§ **ABOUT THIS EXERCISE**
Return only the lines of the listing below that run from the line with "Spółka Akcyjna – Czym Jest i" through the line with "wyjaśniamy, czym jest", both ends included, exactly as written.

** SOURCE RECORDS follows **

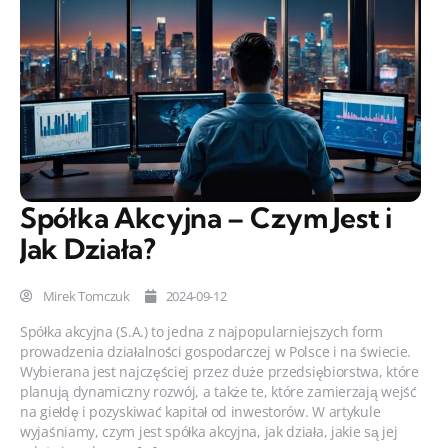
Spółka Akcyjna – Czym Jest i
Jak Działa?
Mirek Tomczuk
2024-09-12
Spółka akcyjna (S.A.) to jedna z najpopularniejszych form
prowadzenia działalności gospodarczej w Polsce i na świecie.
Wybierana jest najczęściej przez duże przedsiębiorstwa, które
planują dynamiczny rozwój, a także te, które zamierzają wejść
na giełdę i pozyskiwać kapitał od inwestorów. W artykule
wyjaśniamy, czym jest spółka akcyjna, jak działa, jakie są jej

** End of SOURCE RECORDS **
** SOURCE RECORDS follows **

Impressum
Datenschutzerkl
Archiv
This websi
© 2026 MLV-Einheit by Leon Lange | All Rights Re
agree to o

** End of SOURCE RECORDS **

§ **ANSWER TO THIS TASK**
Spółka Akcyjna – Czym Jest i
Jak Działa?
Mirek Tomczuk
2024-09-12
Spółka akcyjna (S.A.) to jedna z najpopularniejszych form
prowadzenia działalności gospodarczej w Polsce i na świecie.
Wybierana jest najczęściej przez duże przedsiębiorstwa, które
planują dynamiczny rozwój, a także te, które zamierzają wejść
na giełdę i pozyskiwać kapitał od inwestorów. W artykule
wyjaśniamy, czym jest spółka akcyjna, jak działa, jakie są jej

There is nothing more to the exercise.